Reference Points and forms of Average

There are several different ways of taking an average, and when trying to understand suspicious and confusing statistics or the points of view of those who differ from you politically, it’s useful to inventory the different meanings of “average” that get tossed around in conversation. An “average” of some sort is often used as a reference point in debate - either explicitly or implicitly through terms like “most”, “usually”, or “from my experience”. Different sorts of “average” have different sampling errors.

The “Mean” is the formal name for the usual concept of an “average” as taught in mathematics classes: Add up all the values, then divide by the total number of values. With continuous data, you integrate over the domain, then divide by the size of the domain. This form of average is used when GDP is used as a metric of national wealth. It ignores the shape of the distribution and implicitly assumes that everyone (or everything) measured is reasonably close to some central value.
The “Median” is calculated by sorting the values and picking the one in the middle. It’s useful when you want to talk about a typical person’s experience. Median income is usually much lower than mean income because most of society’s wealth and income tend to be concentrated in relatively few hands. The median tends to be less effected by outliers than the mean.

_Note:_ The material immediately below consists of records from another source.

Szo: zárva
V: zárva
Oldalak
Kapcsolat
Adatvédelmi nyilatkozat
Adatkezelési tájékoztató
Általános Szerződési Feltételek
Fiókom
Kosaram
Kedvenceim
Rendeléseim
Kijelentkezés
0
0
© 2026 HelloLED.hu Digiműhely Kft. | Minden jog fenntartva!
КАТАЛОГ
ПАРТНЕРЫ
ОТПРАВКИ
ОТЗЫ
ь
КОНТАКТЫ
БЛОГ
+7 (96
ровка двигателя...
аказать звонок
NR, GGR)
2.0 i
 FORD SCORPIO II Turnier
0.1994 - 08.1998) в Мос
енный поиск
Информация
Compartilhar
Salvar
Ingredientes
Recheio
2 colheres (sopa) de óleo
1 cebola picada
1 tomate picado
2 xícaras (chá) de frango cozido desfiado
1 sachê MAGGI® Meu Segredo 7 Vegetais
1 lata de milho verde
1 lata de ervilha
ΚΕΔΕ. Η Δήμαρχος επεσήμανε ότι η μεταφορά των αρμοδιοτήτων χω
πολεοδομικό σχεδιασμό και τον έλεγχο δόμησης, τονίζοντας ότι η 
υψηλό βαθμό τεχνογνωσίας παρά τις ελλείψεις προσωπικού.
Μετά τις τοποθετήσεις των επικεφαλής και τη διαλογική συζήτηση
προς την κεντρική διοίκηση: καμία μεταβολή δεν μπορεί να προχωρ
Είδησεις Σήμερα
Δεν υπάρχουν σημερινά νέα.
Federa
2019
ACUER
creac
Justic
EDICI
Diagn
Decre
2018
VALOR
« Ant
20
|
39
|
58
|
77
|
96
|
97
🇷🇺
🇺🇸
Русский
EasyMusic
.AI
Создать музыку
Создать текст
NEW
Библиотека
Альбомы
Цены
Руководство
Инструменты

The “Mode” is the most common value - even if nearly all values are almost as frequent. For continuous variables (like income or age), it’s tricky since the data must be binned before use and since, depending on the binning, there may not be multiple individuals with the same value, or the “most common value” may not be shared by a significant portion of the population. With respect to U.S. race, Whites are more common than other racial groups, so talking about the “mode” of a population might be analogous to describing “typical for Whites” as if it was synonymous with “Typical for US residents”. Similarly, men are born slightly more often than women, and men make up a slight majority of the global population, despite dying younger - so the mode of global gender is “male” and women are neglected despite being nearly 50% of the population. For individual income, a “mode” might well be zero dollars per year - since most children have no meaningful personal income. The mode doesn’t get much explicit reference in academic work - likely because statisticians recognize its tendency to ignore large but relevant portions of the data. If someone uses phrases like “the most common situation” or “most often”, they may be appealing to the mode and neglecting a wide variety of samples that collectively outnumber the single “most common” type, or favoring a very narrow majority at the expense of a significant minority.
When thinking about potential loss or gain, or historical loss or gain, people often compare where they are now to where they personally have been before, where they expect to be, or where they imagine their parents or children would be. Mathematically, this is temporal integration, and is appropriate when trying to forecast future state of the individual. When an empowered majority decries the relative losses they’ve faced as society becomes more diverse, they’re comparing their current and past states - making averages and forecasts in time. This can be upsetting, even if they still have more wealth, privilege and power than those from different backgrounds: They are comparing their personal current state to their personal past state, and that shows a loss of relative power as power has been democratized across a broader portion of the population.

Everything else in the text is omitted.